Please start any new threads on our new site at https://forums.sqlteam.com. We've got lots of great SQL Server experts to answer whatever question you can come up with.

 All Forums
 SQL Server 2005 Forums
 Transact-SQL (2005)
 Effective Date Pattern

Author  Topic 

Page47
Master Smack Fu Yak Hacker

2878 Posts

Posted - 2007-10-03 : 08:11:21
I'm wondering if anyone has a better Effective Date Pattern than what I've been doing.

Simply put, I'm working with a database that has an "Effective Date" (and sometimes an "Effective Sequence", as well) on just about every table.

The two scenarios I most frequently encounter are:
1.) I need to query on the "most recent":

select
...
from
Source.Table t
where
not exists (
select 1
from
Source.Table t1
where
t.PK = t1.PK and
((t.EffectiveDate < t1.EffectiveDate) or
(t.EffectiveDate = t1.EffectiveDate and
t.EffectiveSequence < t1.EffectiveSequence)))


2.) I need to join two tables based on a Foreign Key and an Effective Date (Sequence):

select
...
from
Source.Table t
left join Source.OtherTable ot
on t.FK = ot.PK and
ot.EffectiveDate <= t.EffectiveDate and
not exists (
select 1
from
Source.OtherTable ot1
where
ot.PK = ot1.PK and
ot1.EffectiveDate <= t.EffectiveDate and
((ot.EffectiveDate < ot1.EffectiveDate) or
(ot.EffectiveDate = ot1.EffectiveDate and
ot.EffectiveSequence < ot1.EffectiveSequence)))


Now, this works fine, but I'm wondering if there is a better way. Once I start joining together 15 or so Effective Dated Source tables sprinkled in with many 5+ column candidate keys and some pretty heavy business rules ... my queries a) perform poorly and b) become very difficult to debug.

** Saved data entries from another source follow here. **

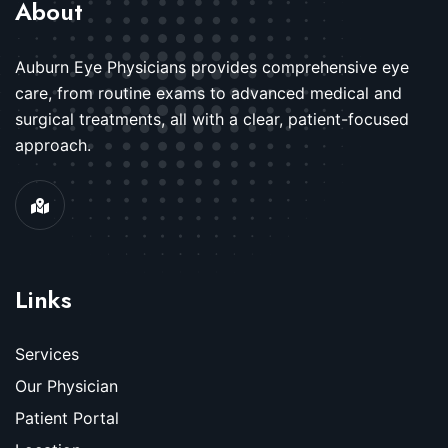
About
Auburn Eye Physicians provides comprehensive eye
care, from routine exams to advanced medical and
surgical treatments, all with a clear, patient-focused
approach.
Links
Services
Our Physician
Patient Portal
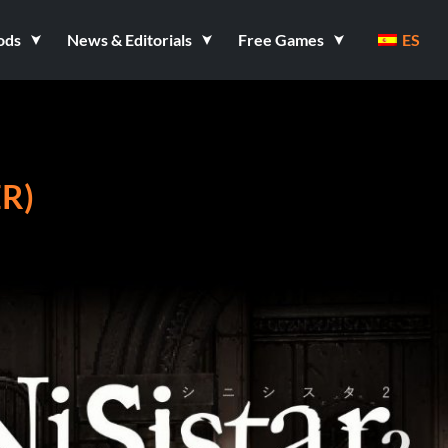
ods
News & Editorials
Free Games
ES
ER)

I'll admit that I haven't spent a ton of time investigating a better pattern.

Let me also say, I'm well aware of alternatives to the "not exists(<correlated subquery>)" approach, such as the "left join where the right-side is null" and the "in(select max())". I've found that in my domain it is so often true the that "not exists(<correlated subquery>)" is the superior performer, that I hardly even bother to test alternatives anymore.

I first started down the path of creating a CTE based view for some of these Effective Dated Source tables using a row_number() partition over Effective Date. This works well for simple situations (1. above); however, I'm finding that when applying this CTE Pattern to 2. above, I'm getting some heavy-duty sort operations in my plan that are killing performance. Plus, I can't use the CTE Pattern for my Source.OtherTable since the desired row may not be the most recent. I've tabled the CTE approach for now pending further thought.

I was think yesterday about Partitioned Indexes, but I haven't tried anything with that.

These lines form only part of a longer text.